Anche l’associazione di cui ero presidente, Osservatorio sul Lavoro delle Donne di Milano, ha contribuito proponendo un testo di legge formulato da alcune giuriste, dopo ampio dibattito con lavoratrici e funzionarie delle Camere del Lavoro di Milano, Sesto San Giovanni e Brescia.
La logica di quella proposta era incentrata sull’autonomia e l’autogoverno dei soggetti diversamente sessuati e poneva regole in grado di registrare questa realtà, capaci, cioè di contrastare la logica oggettivante del mercato, favorendo un’assunzione di responsabilità individuale e collettiva rispetto a bisogni e progetti collettivamente elaborati e condivisi.
Era previsto un meccanismo elettorale promozionale per le donne, completo di clausola di chiusura antidiscriminatoria (nullità delle liste monosessuale); prevista la facoltà di presentare alle elezioni delle RSU liste elettorali di base, sostenute da una percentuale adeguata di sottoscrittrici e sottoscrittori, contro ogni monopolio del sindacalismo confederale; previsto il diritto d‘informazione in capo alle RSU elette ispirato alla proposta di V Direttiva comunitaria del 1983 su previsioni produttive e occupazionali, decentramento produttivo, cessione di rami e settori aziendali e quant’altro.  Inoltre era prevista la possibilità per le RSU di elaborare piattaforme contrattuali da sottoporre a referendum e poi la verifica, sempre attraverso referendum, di eventuali ipotesi di accordo e contratto collettivo. Conseguente la libertà di sciopero e di iniziative di lotta sociale e giudiziaria, ora negate esplicitamente dall’Accordo 10 gennaio 2014.

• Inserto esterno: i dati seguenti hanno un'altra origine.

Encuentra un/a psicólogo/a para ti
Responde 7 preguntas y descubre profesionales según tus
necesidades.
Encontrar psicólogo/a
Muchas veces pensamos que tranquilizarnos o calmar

In un periodo di cancellazione per legge e per accordo del principio costituzionale del favor lavoratoris, un periodo in cui si nega, ma si pratica su larga scala la precarietà lavorativa ed esistenziale della maggioranza degli esseri umani, sembra giunto il tempo di opporsi alle prevaricazioni di varie oligarchie auto consolidate in modo trasversale affermando con la resistenza e con il conflitto, ormai conflitto esistenziale, “il diritto di avere diritti”.